**Work to complete:**
Among the entries below, find the lines that contain the string "پاسخ". State only how many there are.

**Records to use:**
□ □ □ □

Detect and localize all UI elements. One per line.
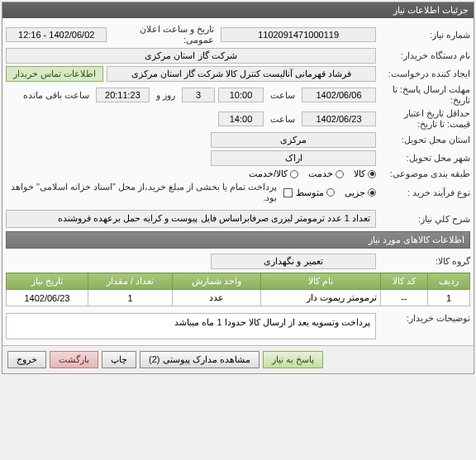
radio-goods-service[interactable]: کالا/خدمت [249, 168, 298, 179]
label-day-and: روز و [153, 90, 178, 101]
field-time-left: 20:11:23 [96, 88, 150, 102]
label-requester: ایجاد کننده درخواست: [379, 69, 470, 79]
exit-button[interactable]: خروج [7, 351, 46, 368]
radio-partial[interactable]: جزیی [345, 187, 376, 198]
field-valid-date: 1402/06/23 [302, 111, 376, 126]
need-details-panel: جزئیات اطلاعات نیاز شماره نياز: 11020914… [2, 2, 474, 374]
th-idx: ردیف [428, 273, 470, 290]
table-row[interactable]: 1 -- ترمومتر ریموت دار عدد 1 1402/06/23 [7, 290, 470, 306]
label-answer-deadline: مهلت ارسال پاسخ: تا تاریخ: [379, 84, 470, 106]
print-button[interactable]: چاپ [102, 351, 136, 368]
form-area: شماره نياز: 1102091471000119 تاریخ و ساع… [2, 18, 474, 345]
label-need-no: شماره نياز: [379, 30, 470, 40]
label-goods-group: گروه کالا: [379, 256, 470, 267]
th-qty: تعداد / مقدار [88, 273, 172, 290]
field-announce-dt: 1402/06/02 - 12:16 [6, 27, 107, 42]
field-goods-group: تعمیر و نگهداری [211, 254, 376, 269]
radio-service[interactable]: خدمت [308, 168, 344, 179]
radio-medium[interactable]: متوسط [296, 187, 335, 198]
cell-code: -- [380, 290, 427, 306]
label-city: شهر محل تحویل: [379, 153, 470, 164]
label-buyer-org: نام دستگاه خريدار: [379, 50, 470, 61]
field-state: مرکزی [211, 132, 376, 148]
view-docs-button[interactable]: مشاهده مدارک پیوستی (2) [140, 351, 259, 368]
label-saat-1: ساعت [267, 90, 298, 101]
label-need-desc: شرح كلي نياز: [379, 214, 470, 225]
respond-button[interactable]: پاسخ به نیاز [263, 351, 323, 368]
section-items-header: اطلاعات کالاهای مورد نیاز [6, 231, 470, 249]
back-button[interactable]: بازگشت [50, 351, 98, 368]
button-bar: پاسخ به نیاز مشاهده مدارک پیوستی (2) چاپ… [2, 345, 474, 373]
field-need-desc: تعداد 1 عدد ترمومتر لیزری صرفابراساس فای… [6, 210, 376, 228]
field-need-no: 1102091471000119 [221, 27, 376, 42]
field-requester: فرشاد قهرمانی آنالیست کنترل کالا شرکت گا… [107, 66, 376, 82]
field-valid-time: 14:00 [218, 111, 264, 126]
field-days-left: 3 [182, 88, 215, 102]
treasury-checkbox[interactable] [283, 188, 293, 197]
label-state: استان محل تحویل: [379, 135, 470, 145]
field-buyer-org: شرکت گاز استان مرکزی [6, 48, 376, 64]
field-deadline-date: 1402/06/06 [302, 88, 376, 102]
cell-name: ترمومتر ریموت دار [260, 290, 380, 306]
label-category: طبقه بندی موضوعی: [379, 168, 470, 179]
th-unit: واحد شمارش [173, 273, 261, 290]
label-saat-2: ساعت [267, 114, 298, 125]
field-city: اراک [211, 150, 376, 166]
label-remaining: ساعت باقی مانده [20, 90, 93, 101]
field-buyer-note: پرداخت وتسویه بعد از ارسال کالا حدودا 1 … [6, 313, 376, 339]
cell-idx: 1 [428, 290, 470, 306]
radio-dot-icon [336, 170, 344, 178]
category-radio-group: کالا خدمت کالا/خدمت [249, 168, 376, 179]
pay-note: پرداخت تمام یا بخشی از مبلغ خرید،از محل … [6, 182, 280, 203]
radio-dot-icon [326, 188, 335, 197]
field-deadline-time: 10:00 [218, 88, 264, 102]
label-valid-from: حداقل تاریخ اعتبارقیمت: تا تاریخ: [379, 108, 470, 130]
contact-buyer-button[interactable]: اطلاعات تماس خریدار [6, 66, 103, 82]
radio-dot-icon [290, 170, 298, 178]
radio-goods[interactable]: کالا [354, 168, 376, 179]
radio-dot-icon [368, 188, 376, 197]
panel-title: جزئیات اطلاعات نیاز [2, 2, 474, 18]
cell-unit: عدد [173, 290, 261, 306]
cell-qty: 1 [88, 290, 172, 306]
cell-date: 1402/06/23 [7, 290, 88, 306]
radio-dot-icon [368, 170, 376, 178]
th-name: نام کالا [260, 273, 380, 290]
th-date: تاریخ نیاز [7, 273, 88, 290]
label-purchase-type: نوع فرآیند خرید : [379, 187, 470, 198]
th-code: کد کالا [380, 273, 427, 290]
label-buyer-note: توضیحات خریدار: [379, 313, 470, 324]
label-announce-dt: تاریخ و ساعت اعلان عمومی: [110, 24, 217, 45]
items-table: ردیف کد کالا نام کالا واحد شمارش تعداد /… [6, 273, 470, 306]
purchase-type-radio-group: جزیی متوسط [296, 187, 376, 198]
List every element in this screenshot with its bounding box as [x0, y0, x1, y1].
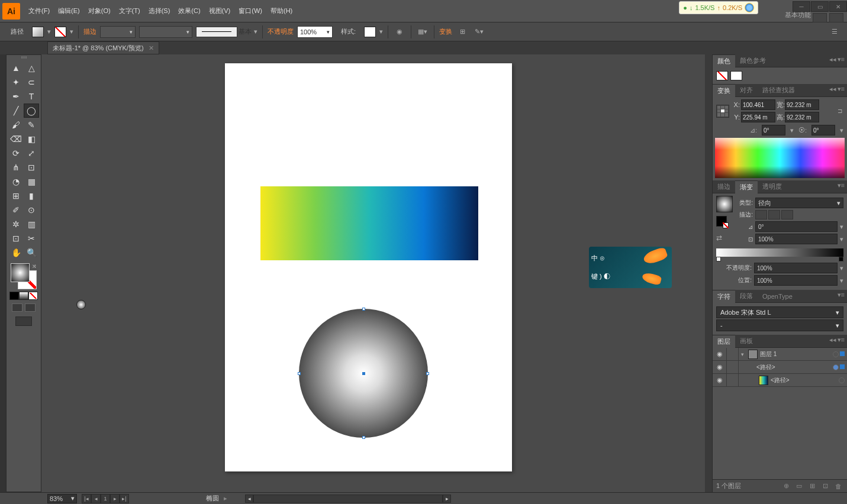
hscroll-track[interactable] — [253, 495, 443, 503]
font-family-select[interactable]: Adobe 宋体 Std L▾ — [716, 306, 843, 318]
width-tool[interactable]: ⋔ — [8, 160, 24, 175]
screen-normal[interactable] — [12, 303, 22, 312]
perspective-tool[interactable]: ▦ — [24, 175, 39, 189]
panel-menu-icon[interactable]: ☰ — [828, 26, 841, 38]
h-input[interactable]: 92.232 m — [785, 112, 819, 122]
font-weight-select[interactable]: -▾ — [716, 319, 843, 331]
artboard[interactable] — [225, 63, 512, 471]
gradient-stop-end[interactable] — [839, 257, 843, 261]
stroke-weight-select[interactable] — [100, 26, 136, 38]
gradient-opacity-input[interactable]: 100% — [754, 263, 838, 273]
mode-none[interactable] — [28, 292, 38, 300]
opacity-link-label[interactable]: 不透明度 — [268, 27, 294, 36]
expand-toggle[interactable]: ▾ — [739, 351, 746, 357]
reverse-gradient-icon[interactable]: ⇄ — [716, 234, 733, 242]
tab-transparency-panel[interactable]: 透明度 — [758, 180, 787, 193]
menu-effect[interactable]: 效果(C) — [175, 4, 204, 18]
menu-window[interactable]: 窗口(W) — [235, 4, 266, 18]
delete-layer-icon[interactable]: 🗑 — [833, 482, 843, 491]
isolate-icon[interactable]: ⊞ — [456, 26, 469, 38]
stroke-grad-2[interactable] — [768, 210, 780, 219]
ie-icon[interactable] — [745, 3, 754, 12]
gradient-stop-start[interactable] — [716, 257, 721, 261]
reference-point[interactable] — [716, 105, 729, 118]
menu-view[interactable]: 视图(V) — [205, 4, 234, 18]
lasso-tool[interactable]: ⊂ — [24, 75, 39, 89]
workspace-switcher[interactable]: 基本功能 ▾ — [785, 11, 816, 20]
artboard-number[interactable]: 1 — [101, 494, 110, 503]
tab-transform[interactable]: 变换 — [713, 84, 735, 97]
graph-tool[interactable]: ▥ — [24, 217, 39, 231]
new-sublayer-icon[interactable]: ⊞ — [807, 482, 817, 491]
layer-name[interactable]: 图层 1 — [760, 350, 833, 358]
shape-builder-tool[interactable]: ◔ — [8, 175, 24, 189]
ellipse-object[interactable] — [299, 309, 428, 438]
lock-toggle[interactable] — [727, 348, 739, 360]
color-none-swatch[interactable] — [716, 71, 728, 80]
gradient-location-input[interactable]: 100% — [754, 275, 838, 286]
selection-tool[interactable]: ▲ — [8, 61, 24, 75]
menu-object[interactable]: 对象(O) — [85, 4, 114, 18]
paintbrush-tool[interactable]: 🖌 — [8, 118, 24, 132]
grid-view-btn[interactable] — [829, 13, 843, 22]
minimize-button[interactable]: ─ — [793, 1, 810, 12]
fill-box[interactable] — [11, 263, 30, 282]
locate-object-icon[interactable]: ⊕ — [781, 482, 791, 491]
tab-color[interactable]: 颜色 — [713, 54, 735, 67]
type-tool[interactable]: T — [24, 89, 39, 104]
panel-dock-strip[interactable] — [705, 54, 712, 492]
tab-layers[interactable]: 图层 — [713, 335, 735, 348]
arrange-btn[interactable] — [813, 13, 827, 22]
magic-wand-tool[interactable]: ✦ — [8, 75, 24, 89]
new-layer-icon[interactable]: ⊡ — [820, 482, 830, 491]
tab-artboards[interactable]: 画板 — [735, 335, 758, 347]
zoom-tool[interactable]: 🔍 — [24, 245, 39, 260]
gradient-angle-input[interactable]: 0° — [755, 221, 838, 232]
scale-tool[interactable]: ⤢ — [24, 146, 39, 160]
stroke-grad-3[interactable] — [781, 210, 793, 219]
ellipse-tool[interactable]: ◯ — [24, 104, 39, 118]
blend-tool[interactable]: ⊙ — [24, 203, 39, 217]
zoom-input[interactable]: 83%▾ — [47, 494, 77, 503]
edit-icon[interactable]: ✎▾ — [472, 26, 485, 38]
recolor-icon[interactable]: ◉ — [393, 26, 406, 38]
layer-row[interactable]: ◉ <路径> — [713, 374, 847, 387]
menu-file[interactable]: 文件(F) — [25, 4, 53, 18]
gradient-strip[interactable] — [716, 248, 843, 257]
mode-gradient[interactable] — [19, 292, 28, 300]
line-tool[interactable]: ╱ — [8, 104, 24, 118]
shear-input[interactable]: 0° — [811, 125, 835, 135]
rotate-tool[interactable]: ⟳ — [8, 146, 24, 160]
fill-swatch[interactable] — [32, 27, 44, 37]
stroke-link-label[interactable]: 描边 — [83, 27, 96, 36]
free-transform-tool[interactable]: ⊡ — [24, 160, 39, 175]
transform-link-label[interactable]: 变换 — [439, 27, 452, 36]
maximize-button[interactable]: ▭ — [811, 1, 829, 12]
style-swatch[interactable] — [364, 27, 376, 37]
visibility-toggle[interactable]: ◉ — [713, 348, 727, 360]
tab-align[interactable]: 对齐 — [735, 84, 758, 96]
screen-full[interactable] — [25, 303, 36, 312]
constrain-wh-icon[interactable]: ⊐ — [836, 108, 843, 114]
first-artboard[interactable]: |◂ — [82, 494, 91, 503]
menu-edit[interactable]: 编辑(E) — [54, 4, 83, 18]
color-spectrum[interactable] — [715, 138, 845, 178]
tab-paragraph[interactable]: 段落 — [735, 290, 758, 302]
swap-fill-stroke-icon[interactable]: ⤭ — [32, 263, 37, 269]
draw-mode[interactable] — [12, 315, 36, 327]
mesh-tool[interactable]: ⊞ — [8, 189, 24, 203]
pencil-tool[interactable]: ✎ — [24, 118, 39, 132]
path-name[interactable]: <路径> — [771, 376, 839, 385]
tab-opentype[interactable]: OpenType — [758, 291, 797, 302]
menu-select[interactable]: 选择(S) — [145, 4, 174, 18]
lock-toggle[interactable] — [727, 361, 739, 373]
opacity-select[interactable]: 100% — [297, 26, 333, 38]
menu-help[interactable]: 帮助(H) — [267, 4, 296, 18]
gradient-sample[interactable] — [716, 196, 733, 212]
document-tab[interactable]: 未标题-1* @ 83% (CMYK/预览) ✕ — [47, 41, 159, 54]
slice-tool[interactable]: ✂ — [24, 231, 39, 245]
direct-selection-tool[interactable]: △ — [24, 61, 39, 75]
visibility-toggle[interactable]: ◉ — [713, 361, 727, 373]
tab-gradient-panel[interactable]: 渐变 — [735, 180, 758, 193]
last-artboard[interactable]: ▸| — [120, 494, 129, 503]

□ □ □ □

**Reply:**
3